Richard Greenberg's "Take Me Out" hits for the cycle: It's smart and funny with tart substance and plenty of heart -- not just sweet sentiment but the complex real thing, which includes ache and wonder.
Still, smart and funny come first, and as one who loved the play when I saw the Tony-winning Broadway version several times in 2003 -- I can't believe it's that long ago, it's so vivid still -- I'm delighted it finally comes to Pittsburgh with such a good cast in an intimate setting, thanks to barebones productions and the Three Rivers Arts Fest. And the ticket price is a steal.
The chosen field of play is baseball, both as actual game and as pointed metaphor for behavior both public and private, now and forever. "Take Me Out" is about no less than democracy, race relations, sexual identity, celebrity, political correctness and the way sport, art and morals intersect.
- Where: barebones productions at Navarra, 131 Seventh St., Downtown.
- When: Through June 22; Wed.-Sun. 8 p.m.
- Tickets: $10; 412-456-6666.
It's as if you took our current national political drama, stirred in sports and a couple of good standup comics and handed it all to a really good writer to give it better shape and point. "Democracy is lovely," Greenberg writes, tongue only partly in cheek, "but baseball is more mature," and art is more mature than either.
The story is of a mixed-race superstar (Christian Felix) in a ritual- and myth-laden sport who one day announces he's gay.

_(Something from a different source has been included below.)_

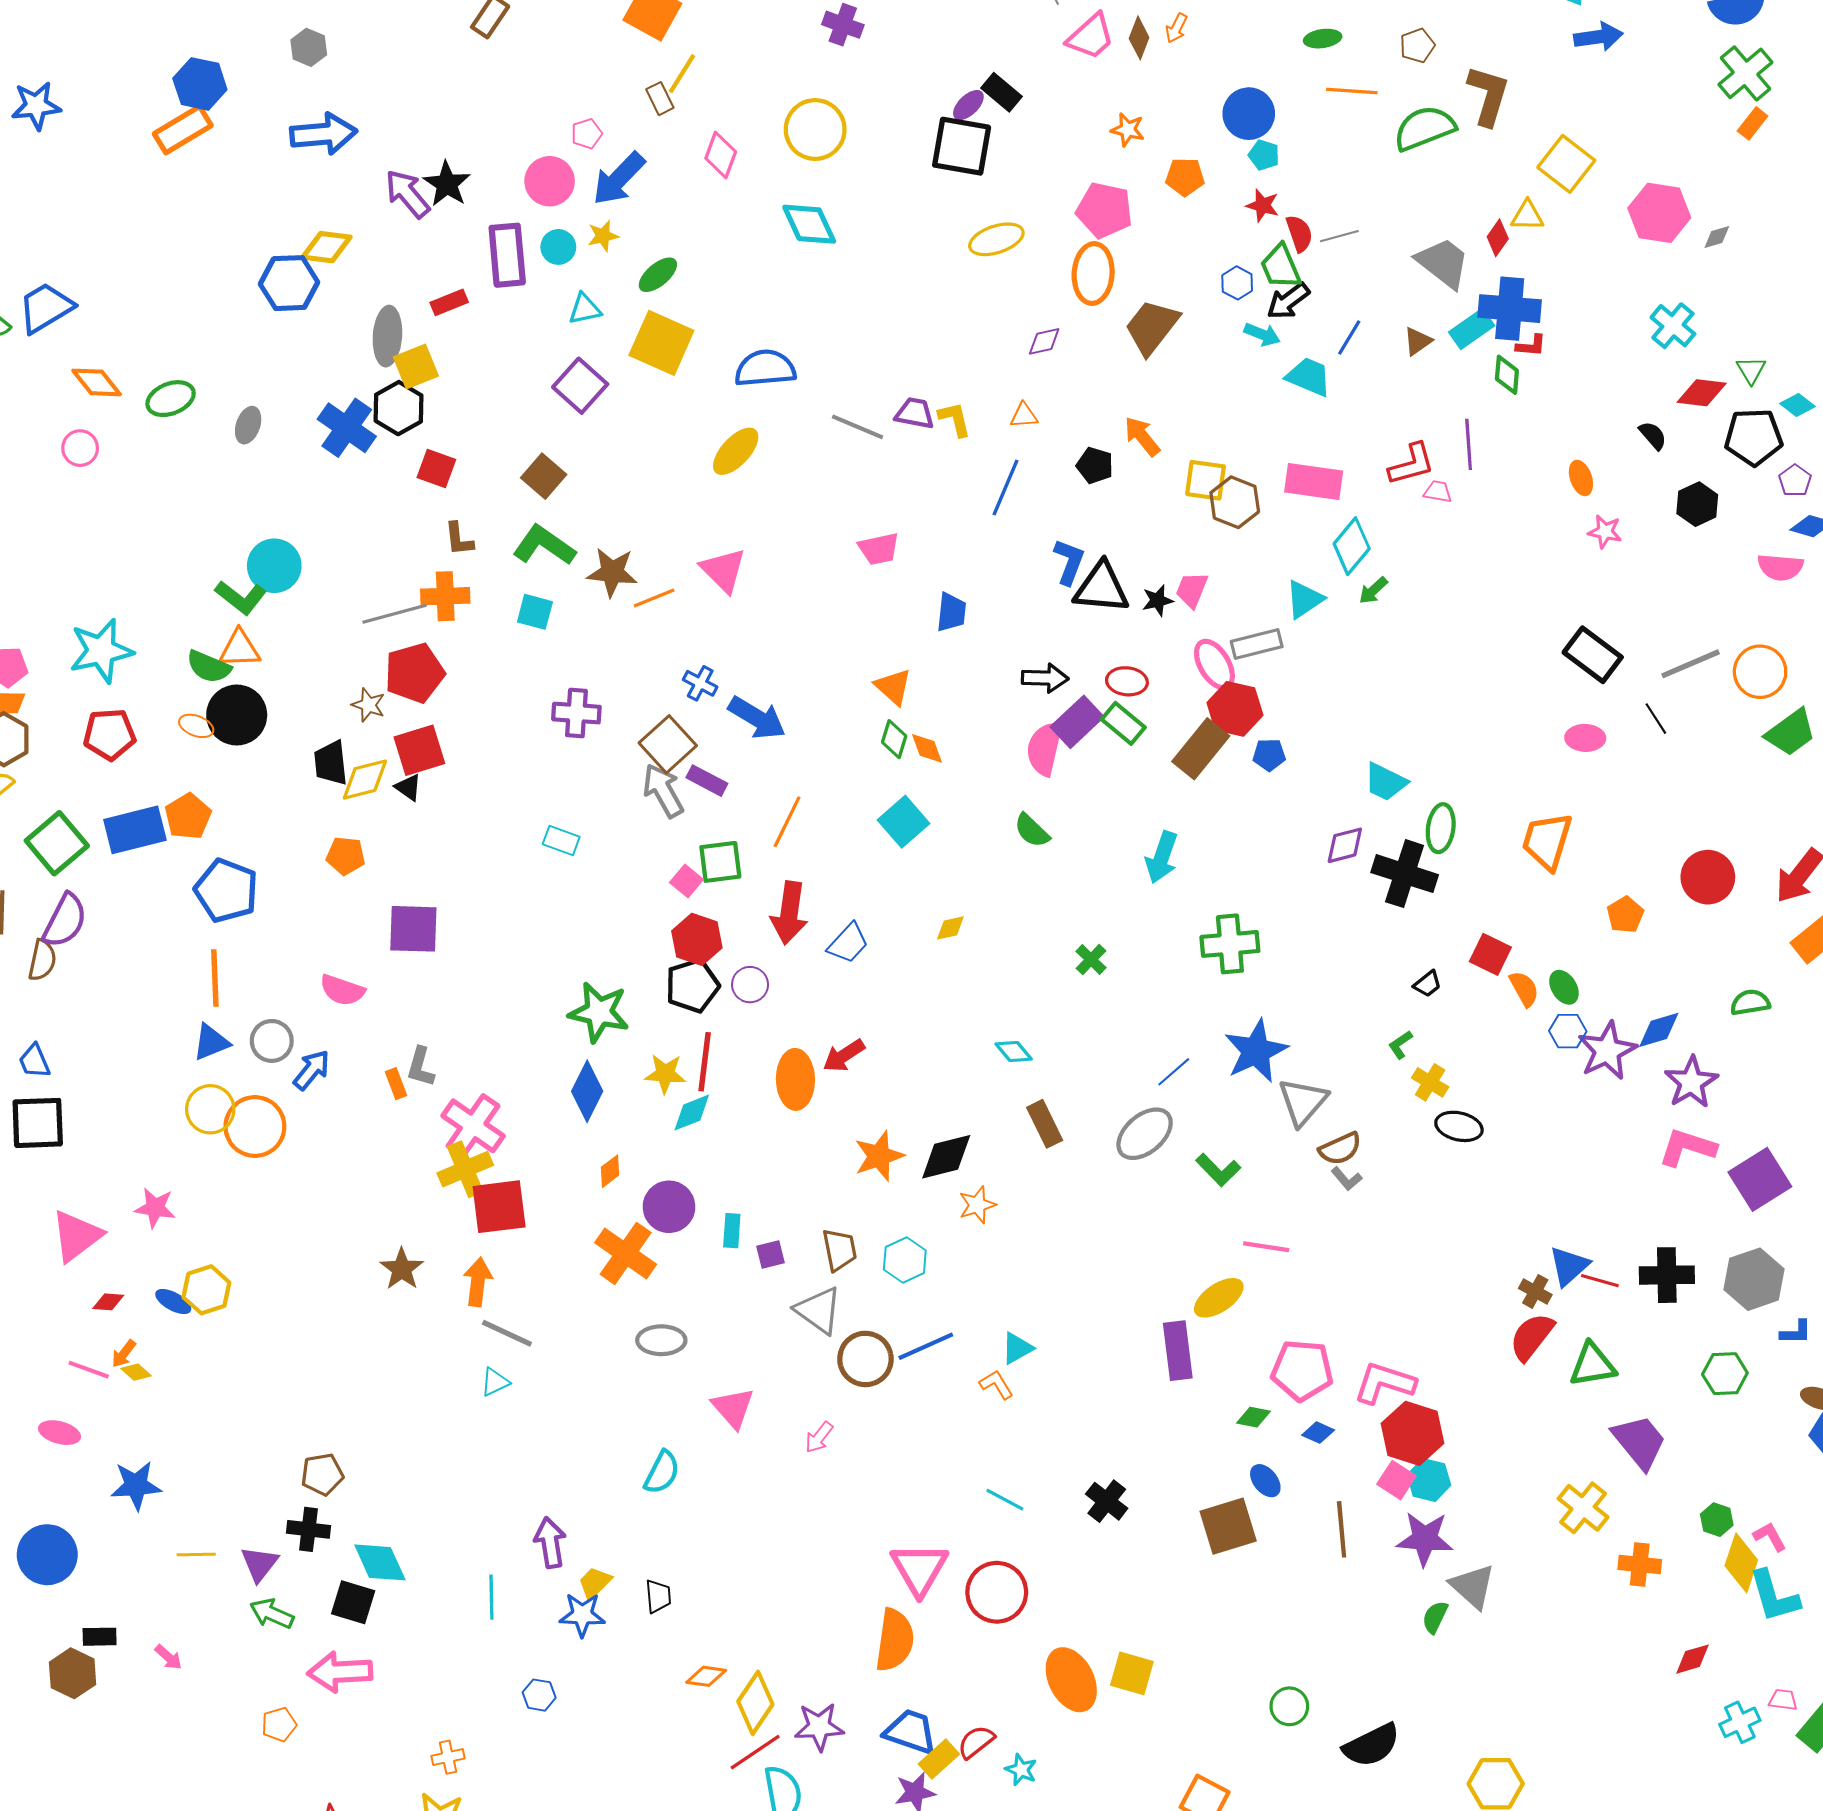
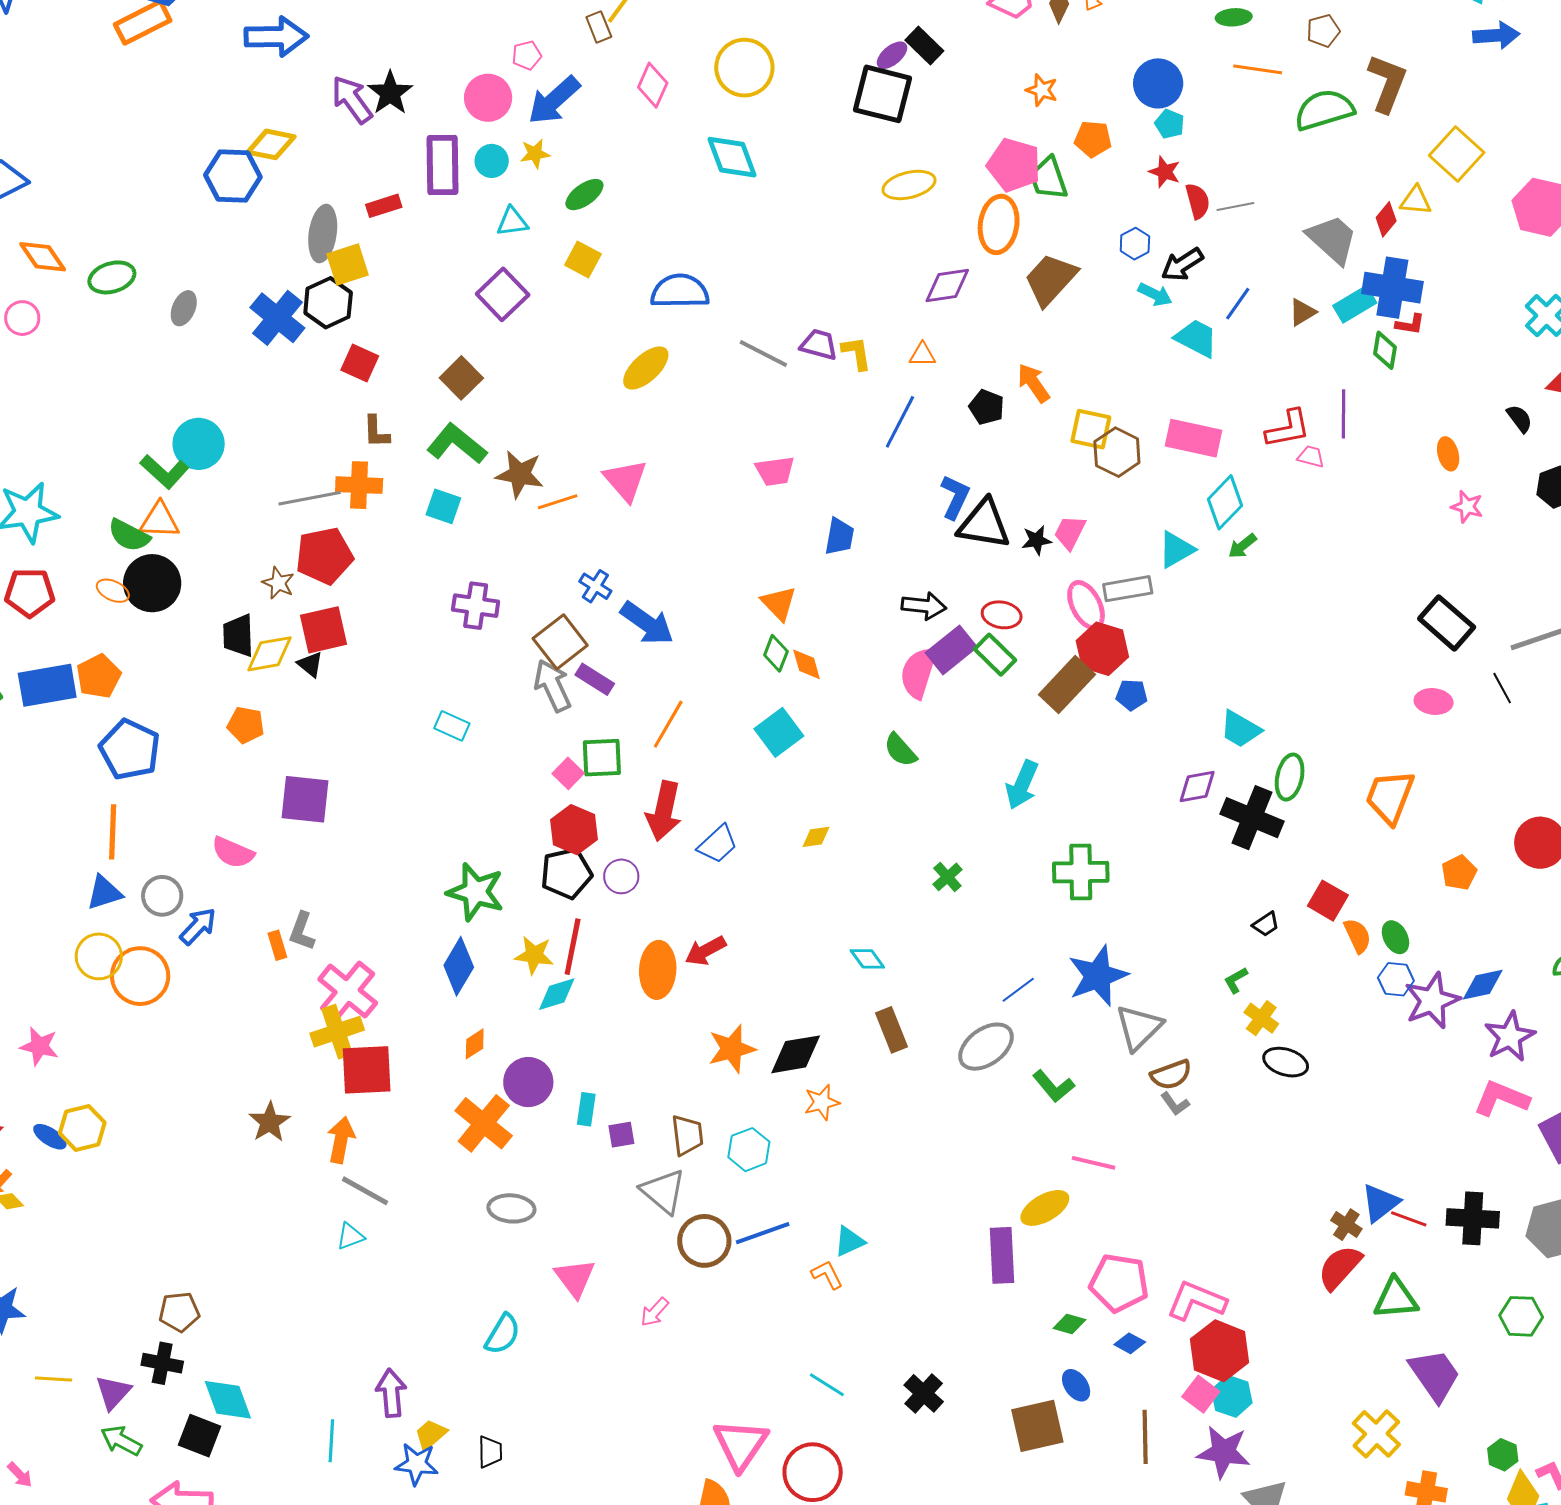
green trapezoid: (1281, 267) -> (1048, 178), moved
purple diamond: (1044, 341) -> (947, 286), size x1.4
yellow square: (661, 343) -> (583, 260), size x0.6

Suddenly, the casual, naked camaraderie of the locker room is charged with self-consciousness. Stupid attitudes emerge and identities are tested. To process it all, Greenberg provides two commentators, a brainy shortstop (Patrick Jordan) and a gay financial adviser (Tom Aulino), newly in love with America's game and maybe the superstar, too.
Specific conflict enters in the strange form of a redneck, flame-throwing relief pitcher (Tristan Farmer) and a conflicted black star on another team (Joshua Elijah Reese). Greenberg has lots of fun with the multi-ethnic supporting cast, led by the befuddled manager (Bingo O'Malley), the comically obtuse (Jeff Carpenter and Tony Bingham) and the linguistically challenged (J.J. Jackson, Jose Rivas and Jeffrey Omura).
David Whalen directs with a sure hand, and the technical side (functioning showers, suggestive sound) is capably handled. The frequent nudity is natural and, of course, also funny. To be entertained by this serious comedy, you don't have to care about baseball so much as about how men behave at work and play.